Ginny Di's videos have a variety of depths. Some are, as you say, "surface level" ... some are deeper. many give me things to consider... despite ≥42 years GMing, and having used over a hundred systems.

She also avoids claiming others' thoughs as her own - she's often citing her sources.

Her videos, as a generality, have material for multiple levels of GMing and playing experience... If nothing else, I can think of a designer or two from the old school who could use some reminders about the younger generations playing... and that the needs haven't changed that much...
 

pemerton

Legend
I'm questioning what is counted into the fiction in a session of a roleplaying game. @pemerton seems to draw the line around the conversation among participants.
I "draw the line" around the shared fiction.

I guess people can try and incorporate by reference - the whole of that tome's content is part of our shared fiction - but in practice that won't work, because not everyone can hold the whole of the tome in their head at once. So what people actually agree on will prevail over what is in the tome, where the two come apart. This can cause issues in games that aspire to adhere to some prior canon - it's necessary to make notes about the game's departure from the canon, or perhaps down the track for everyone to agree to change their mind about what happened in the shared fiction.

it's common to (for example) observe a point in the conversation where a table is consulted and an entry from that table incorporated into the conversation.
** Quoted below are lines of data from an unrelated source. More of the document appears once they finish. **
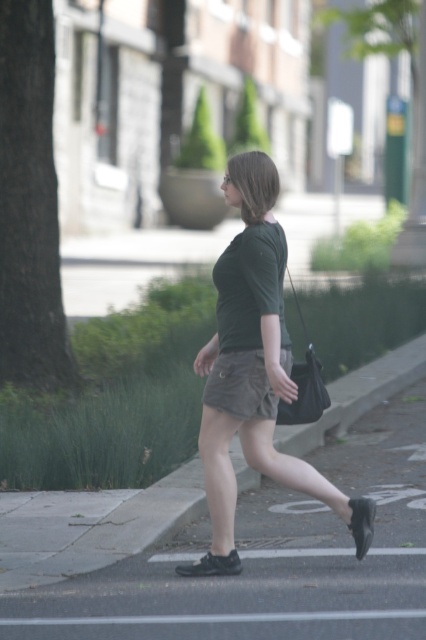 You are standing on the sidewalk and want to step onto the gray asphalt at lower center. Is the green matte skirt at center in your way?

The gray asphalt at lower center is closer to the viewer than the green matte skirt at center, so the green matte skirt at center is behind the gray asphalt at lower center and not in your way.

You are a delivery person who needs to place a small package on the gray asphalt at lower center. However, there is a green matte skirt at center nearby. Which object is shorter so that the package can be safely placed there?

The gray asphalt at lower center is not as tall as the green matte skirt at center, so the package can be safely placed on the gray asphalt at lower center since it is shorter.

You are a fashion designer observing the scene. You notice the green matte skirt at center and the black fabric bag at lower center. Which item is higher positioned on the person?

Answer: The green matte skirt at center is taller than the black fabric bag at lower center, so the skirt is positioned higher on the person. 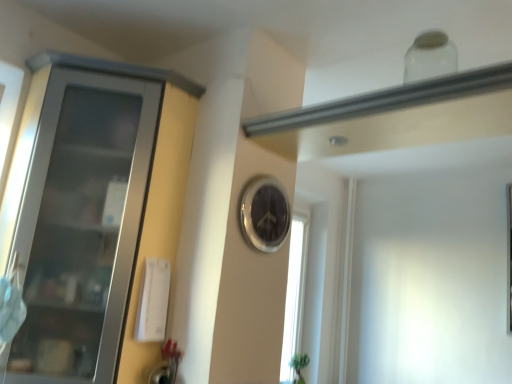 Question: Is metallic silver clock at center inside or outside of matte gray cabinet at left?

Choices:
 (A) inside
 (B) outside

Answer: (B)

Question: From a real-world perspective, is metallic silver clock at center positioned above or below matte gray cabinet at left?

Choices:
 (A) above
 (B) below

Answer: (A)

Question: Looking at their shapes, would you say metallic silver clock at center is wider or thinner than matte gray cabinet at left?

Choices:
 (A) thin
 (B) wide

Answer: (A)

Question: Is matte gray cabinet at left inside or outside of metallic silver clock at center?

Choices:
 (A) inside
 (B) outside

Answer: (B)

Question: From the image's perspective, is matte gray cabinet at left positioned above or below metallic silver clock at center?

Choices:
 (A) above
 (B) below

Answer: (B)

Question: From their relative heights in the image, would you say matte gray cabinet at left is taller or shorter than metallic silver clock at center?

Choices:
 (A) short
 (B) tall

Answer: (B)

Question: Is matte gray cabinet at left wider or thinner than metallic silver clock at center?

Choices:
 (A) thin
 (B) wide

Answer: (B) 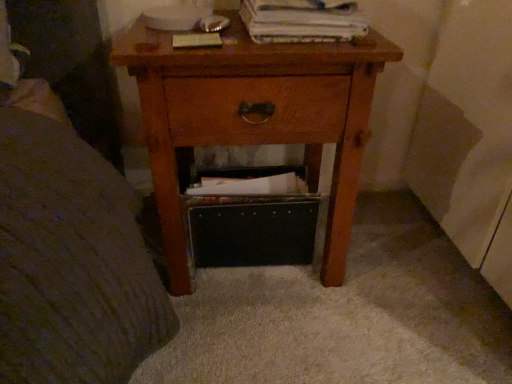 Question: Is white paper at upper center, arranged as the first paperback book when viewed from the right, positioned beyond the bounds of wooden nightstand at center?

Choices:
 (A) yes
 (B) no

Answer: (A)

Question: Can you confirm if white paper at upper center, arranged as the first paperback book when viewed from the right, is shorter than wooden nightstand at center?

Choices:
 (A) no
 (B) yes

Answer: (B)

Question: Is white paper at upper center, arranged as the first paperback book when viewed from the right, facing away from wooden nightstand at center?

Choices:
 (A) yes
 (B) no

Answer: (B)

Question: Does white paper at upper center, arranged as the first paperback book when viewed from the right, have a smaller size compared to wooden nightstand at center?

Choices:
 (A) no
 (B) yes

Answer: (B)

Question: Does white paper at upper center, arranged as the first paperback book when viewed from the right, come behind wooden nightstand at center?

Choices:
 (A) yes
 (B) no

Answer: (A)

Question: From a real-world perspective, is white paper at upper center, arranged as the first paperback book when viewed from the right, above or below matte brown paperback book at upper center, the second paperback book from the right?

Choices:
 (A) below
 (B) above

Answer: (B)

Question: From their relative heights in the image, would you say white paper at upper center, arranged as the first paperback book when viewed from the right, is taller or shorter than matte brown paperback book at upper center, which is the 1th paperback book from left to right?

Choices:
 (A) tall
 (B) short

Answer: (A)

Question: Relative to matte brown paperback book at upper center, which is the 1th paperback book from left to right, is white paper at upper center, arranged as the first paperback book when viewed from the right, in front or behind?

Choices:
 (A) behind
 (B) front

Answer: (B)

Question: Is white paper at upper center, the second paperback book viewed from the left, wider or thinner than matte brown paperback book at upper center, the second paperback book from the right?

Choices:
 (A) wide
 (B) thin

Answer: (A)

Question: From the image's perspective, relative to matte brown paperback book at upper center, the second paperback book from the right, is wooden nightstand at center above or below?

Choices:
 (A) above
 (B) below

Answer: (B)

Question: Is wooden nightstand at center situated inside matte brown paperback book at upper center, the second paperback book from the right, or outside?

Choices:
 (A) outside
 (B) inside

Answer: (A)

Question: Considering the positions of point (355, 177) and point (193, 43), is point (355, 177) closer or farther from the camera than point (193, 43)?

Choices:
 (A) farther
 (B) closer

Answer: (A)

Question: From a real-world perspective, relative to matte brown paperback book at upper center, the second paperback book from the right, is wooden nightstand at center vertically above or below?

Choices:
 (A) above
 (B) below

Answer: (B)

Question: From a real-world perspective, is matte brown paperback book at upper center, the second paperback book from the right, physically located above or below wooden nightstand at center?

Choices:
 (A) below
 (B) above

Answer: (B)

Question: Would you say matte brown paperback book at upper center, the second paperback book from the right, is to the left or to the right of wooden nightstand at center in the picture?

Choices:
 (A) left
 (B) right

Answer: (A)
The conversation then takes a different course than it might have barring that inflection point.
Yes. This would be the use of a cue. I mean, it's not as if Vincent Baker hadn't noticed this back in 2003:

What has to happen before the group agrees that, indeed, an orc jumps out of the underbrush? . . .

sometimes, lots of mechanics and negotiation. Debate the likelihood of a lone orc in the underbrush way out here, make a having-an-orc-show-up roll, a having-an-orc-hide-in-the-underbrush roll, a having-the-orc-jump-out roll, argue about the modifiers for each of the rolls, get into a philosophical thing about the rules' modeling of orc-jump-out likelihood... all to establish one little thing.​

If a table is being used as a mechanic "to ease and constrain real-world social negotiation between the players at the table", then we would expect that referring to it makes a difference to what is said next. Otherwise it would be a failed mechanic!

I wouldn't say that there is necessarily any definitive answer to this
I don't even know what the question is!

I can readily point to numerous inclusions in the story of such fictional elements: that in one form or another become part of said story.
We can draw technical distinctions here, if you like.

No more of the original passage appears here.